Wednesday 29 June 2011

First vegan in the Tour (well, almost)

Garmin-Cervélo rider and time trial specialist David Zabriskie may be a long way from favourite in this year's Tour de France, but he's guaranteed one first - he's the first vegan to compete in the race.

Veganism omits all animal products from the diet, unlike vegetarianism which omits only those that require the slaughter of an animal, which means none of the meat, eggs and dairy that professional cyclists traditionally consume in enormous quantities to ensure they take onboard sufficient protein and iron. However, Zabriskie didn't adopt the diet for the usual ethical reasons - he decided to give it a try after tests revealed that food sensitivity was a likely culprit behind a series of medical problems from which he had been suffering. He then began cutting out all meat from his diet and, when beneficial results became noticeable, he cut out dairy as well.
Zabriskie at the 2007 Tour de France
"I'm seeing food in terms of how it will make me think and will it give me clarity," says the 32-year-old who has won stages in all three Grand Tours, adding that since becoming vegan the rash and canker sores from which he used to suffer have cleared up and even claiming his vision has improved. This is not without precedent - many people who adopt veganism make similar claims, suggesting that sensitivity to meat and dairy is behind a host of common ailments. It's not for everyone, however - remaining healthy on a vegan diet, especially if one is to compete in events that place such high-stress demands on the body as professional cycling does, requires thought and attention if the body is not to be starved of essential nutrients. Some people who are unwilling to give their food intake that much consideration find they become ill as a result.

The Tour de France, though, is not like other sporting events. The demands it places upon riders are beyond anything imaginable to most people, and as such Zabriskie feels that he's going to need to make allowances. Following consultation with dirt track and Superbike motorcycling champ Ben Bostrom, who has been a vegan for some years, he's decided that he will eat small amounts of fish twice a week in order to boost his ability to absorb iron and vitamins. That, unfortunately, means his success if he finishes the Tour (he finished three of the five in which he has competed. Among his Tour appearances is 2005, when he beat Lance Armstrong in the Stage 1 time trial), proponents of veganism will be reluctant to hail him as their new hero.

In an average day on the Tour, Zabriskie will eat for breakfast oatmeal with molasses, an apple, hemp and flax seeds, coconut butter, cacao nibs and nuts. For dinner he has white rice or pasta, salad with dark leafed plants and vegetables with particular emphasis on spinach, broccoli and others rich in iron. During the day, including whilst riding, he'll consume a variety of vegan energy bars, gels and shots, the vegan sports milkshake developed by triathlete and vegan advocate Brendan Brazier (made from brown rice, flax and hemp seeds) and dates. Post ride, he eats white rice flavoured with cinnamon and maple syrup (we were just thinking that all this sounds quite tasty, but the rice might take some getting used to), goji berries, protein drinks and more of the sports milshakes which are marketed in the USA as Vega shakes. With that in mind, it's pity that vegans will feel they can't give him the honour he deserves because even if he's going to eat a little bit of fish on the Tour he proves that, with care, a vegan diet is no reason why an athlete cannot perform at the top of the game. (Thanks to AwesomePower CC for the food info. Cheers, guys!)

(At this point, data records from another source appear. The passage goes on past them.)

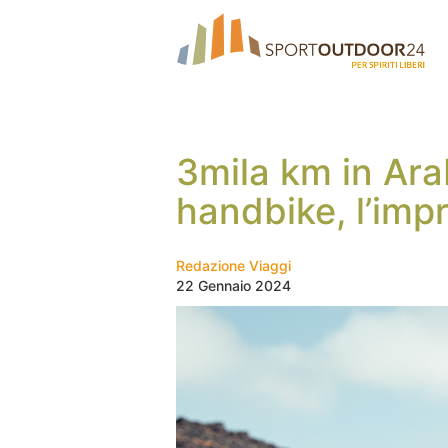
3mila km in Ara
handbike, l’imp
Redazione Viaggi
22 Gennaio 2024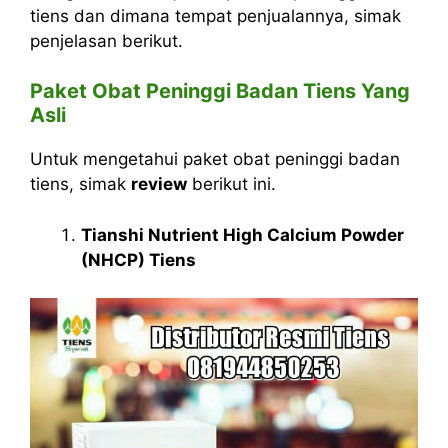
tiens dan dimana tempat penjualannya, simak
penjelasan berikut.
Paket Obat Peninggi Badan Tiens Yang
Asli
Untuk mengetahui paket obat peninggi badan
tiens, simak
review
berikut ini.
Tianshi Nutrient High Calcium Powder
(NHCP) Tiens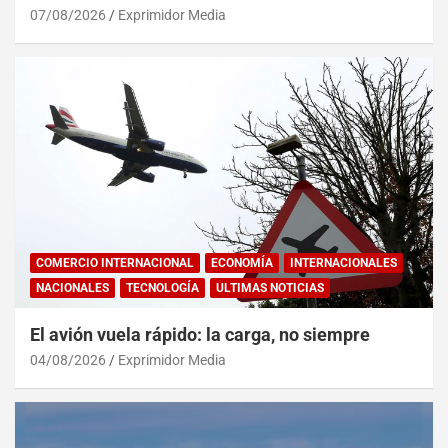
07/08/2026
Exprimidor Media
COMERCIO INTERNACIONAL
ECONOMÍA
INTERNACIONALES
NACIONALES
TECNOLOGÍA
ULTIMAS NOTICIAS
El avión vuela rápido: la carga, no siempre
04/08/2026
Exprimidor Media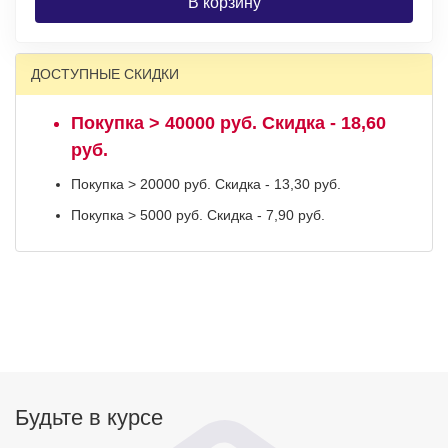
В корзину
ДОСТУПНЫЕ СКИДКИ
Покупка > 40000 руб. Скидка - 18,60
руб.
Покупка > 20000 руб. Скидка - 13,30 руб.
Покупка > 5000 руб. Скидка - 7,90 руб.
Будьте в курсе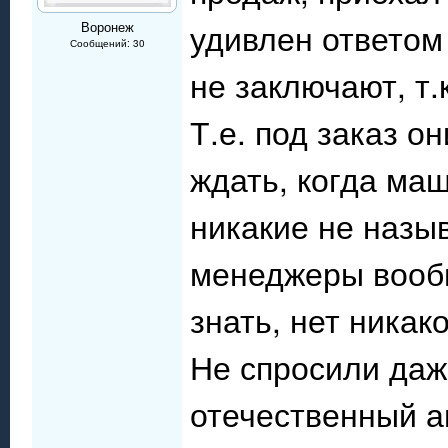
удивлен ответом
Воронеж
Сообщений: 30
не заключают, т.к
Т.е. под заказ о
ждать, когда ма
никакие не назы
менеджеры вообщ
знать, нет никак
Не спросили даж
отечественный а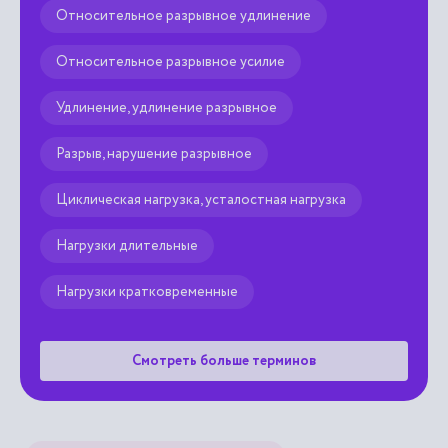
Относительное разрывное удлинение
Относительное разрывное усилие
Удлинение, удлинение разрывное
Разрыв, нарушение разрывное
Циклическая нагрузка, усталостная нагрузка
Нагрузки длительные
Нагрузки кратковременные
Смотреть больше терминов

Directeur sportif Jonathon Vaughters was at first unimpressed when news of Zabriskie's new diet reached him. However, when his rider explained what he was doing, he began to relent and gave permission, even offering the tip that Utah-born cyclist include plenty of dark-leaved plants such as spinach in his diet as these are high in iron. He also said that Zabriskie would be required to have regular blood tests to ensure levels of the globular protein ferritin, which stores and releases iron into the bloodstream allowing haemoglobin to carry oxygen to the muscles - but was surprised when the results showed that ferritin levels remained the same. Then, Zabriskie began to win more time trials than ever before, providing more evidence that although it might not be for everyone, veganism suits him very well indeed.